* _EXERCISE DETAILS_
Please reproduce all of the lines below, word for word and in full.

* _PROVIDED INFORMATION_
######
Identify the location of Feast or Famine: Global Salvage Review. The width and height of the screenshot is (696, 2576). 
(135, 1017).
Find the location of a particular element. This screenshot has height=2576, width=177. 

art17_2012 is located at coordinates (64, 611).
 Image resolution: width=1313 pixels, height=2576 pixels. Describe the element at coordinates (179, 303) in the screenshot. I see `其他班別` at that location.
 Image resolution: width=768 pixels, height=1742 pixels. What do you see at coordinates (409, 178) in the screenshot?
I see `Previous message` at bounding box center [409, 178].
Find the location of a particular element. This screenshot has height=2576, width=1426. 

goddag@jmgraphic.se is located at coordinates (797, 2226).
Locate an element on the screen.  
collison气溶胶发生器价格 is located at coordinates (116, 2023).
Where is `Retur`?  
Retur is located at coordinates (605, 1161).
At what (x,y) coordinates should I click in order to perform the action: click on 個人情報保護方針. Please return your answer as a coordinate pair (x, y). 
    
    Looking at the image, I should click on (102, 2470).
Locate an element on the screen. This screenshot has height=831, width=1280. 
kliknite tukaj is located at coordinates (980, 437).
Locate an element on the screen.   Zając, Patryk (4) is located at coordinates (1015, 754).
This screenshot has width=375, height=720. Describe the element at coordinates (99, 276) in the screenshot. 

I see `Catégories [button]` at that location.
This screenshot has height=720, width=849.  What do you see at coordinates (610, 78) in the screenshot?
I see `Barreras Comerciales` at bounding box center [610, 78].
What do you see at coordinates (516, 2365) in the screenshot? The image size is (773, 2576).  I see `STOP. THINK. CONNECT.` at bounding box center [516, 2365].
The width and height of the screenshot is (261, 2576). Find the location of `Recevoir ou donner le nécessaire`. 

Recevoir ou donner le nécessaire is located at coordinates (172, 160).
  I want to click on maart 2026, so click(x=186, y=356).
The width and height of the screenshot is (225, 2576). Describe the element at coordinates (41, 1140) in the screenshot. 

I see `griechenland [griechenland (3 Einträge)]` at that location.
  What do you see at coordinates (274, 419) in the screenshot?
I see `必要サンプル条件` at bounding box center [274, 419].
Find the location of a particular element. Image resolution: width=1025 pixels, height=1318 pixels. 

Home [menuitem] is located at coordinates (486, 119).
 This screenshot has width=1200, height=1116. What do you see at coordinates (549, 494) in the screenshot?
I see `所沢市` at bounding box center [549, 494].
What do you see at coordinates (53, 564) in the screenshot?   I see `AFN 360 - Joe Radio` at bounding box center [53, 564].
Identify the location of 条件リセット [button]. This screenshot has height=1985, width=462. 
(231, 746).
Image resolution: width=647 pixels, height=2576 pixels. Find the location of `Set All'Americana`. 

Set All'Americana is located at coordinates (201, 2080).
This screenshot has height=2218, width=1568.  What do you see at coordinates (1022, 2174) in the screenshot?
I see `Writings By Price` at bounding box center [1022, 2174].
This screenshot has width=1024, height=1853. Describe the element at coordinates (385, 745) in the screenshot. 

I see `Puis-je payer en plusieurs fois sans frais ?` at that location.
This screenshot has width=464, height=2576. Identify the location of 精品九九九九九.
######
* _EXERCISE ANSWER_
Identify the location of Feast or Famine: Global Salvage Review. The width and height of the screenshot is (696, 2576). 
(135, 1017).
Find the location of a particular element. This screenshot has height=2576, width=177. 

art17_2012 is located at coordinates (64, 611).
 Image resolution: width=1313 pixels, height=2576 pixels. Describe the element at coordinates (179, 303) in the screenshot. I see `其他班別` at that location.
 Image resolution: width=768 pixels, height=1742 pixels. What do you see at coordinates (409, 178) in the screenshot?
I see `Previous message` at bounding box center [409, 178].
Find the location of a particular element. This screenshot has height=2576, width=1426. 

goddag@jmgraphic.se is located at coordinates (797, 2226).
Locate an element on the screen.  
collison气溶胶发生器价格 is located at coordinates (116, 2023).
Where is `Retur`?  
Retur is located at coordinates (605, 1161).
At what (x,y) coordinates should I click in order to perform the action: click on 個人情報保護方針. Please return your answer as a coordinate pair (x, y). 
    
    Looking at the image, I should click on (102, 2470).
Locate an element on the screen. This screenshot has height=831, width=1280. 
kliknite tukaj is located at coordinates (980, 437).
Locate an element on the screen.   Zając, Patryk (4) is located at coordinates (1015, 754).
This screenshot has width=375, height=720. Describe the element at coordinates (99, 276) in the screenshot. 

I see `Catégories [button]` at that location.
This screenshot has height=720, width=849.  What do you see at coordinates (610, 78) in the screenshot?
I see `Barreras Comerciales` at bounding box center [610, 78].
What do you see at coordinates (516, 2365) in the screenshot? The image size is (773, 2576).  I see `STOP. THINK. CONNECT.` at bounding box center [516, 2365].
The width and height of the screenshot is (261, 2576). Find the location of `Recevoir ou donner le nécessaire`. 

Recevoir ou donner le nécessaire is located at coordinates (172, 160).
  I want to click on maart 2026, so click(x=186, y=356).
The width and height of the screenshot is (225, 2576). Describe the element at coordinates (41, 1140) in the screenshot. 

I see `griechenland [griechenland (3 Einträge)]` at that location.
  What do you see at coordinates (274, 419) in the screenshot?
I see `必要サンプル条件` at bounding box center [274, 419].
Find the location of a particular element. Image resolution: width=1025 pixels, height=1318 pixels. 

Home [menuitem] is located at coordinates (486, 119).
 This screenshot has width=1200, height=1116. What do you see at coordinates (549, 494) in the screenshot?
I see `所沢市` at bounding box center [549, 494].
What do you see at coordinates (53, 564) in the screenshot?   I see `AFN 360 - Joe Radio` at bounding box center [53, 564].
Identify the location of 条件リセット [button]. This screenshot has height=1985, width=462. 
(231, 746).
Image resolution: width=647 pixels, height=2576 pixels. Find the location of `Set All'Americana`. 

Set All'Americana is located at coordinates (201, 2080).
This screenshot has height=2218, width=1568.  What do you see at coordinates (1022, 2174) in the screenshot?
I see `Writings By Price` at bounding box center [1022, 2174].
This screenshot has width=1024, height=1853. Describe the element at coordinates (385, 745) in the screenshot. 

I see `Puis-je payer en plusieurs fois sans frais ?` at that location.
This screenshot has width=464, height=2576. Identify the location of 精品九九九九九.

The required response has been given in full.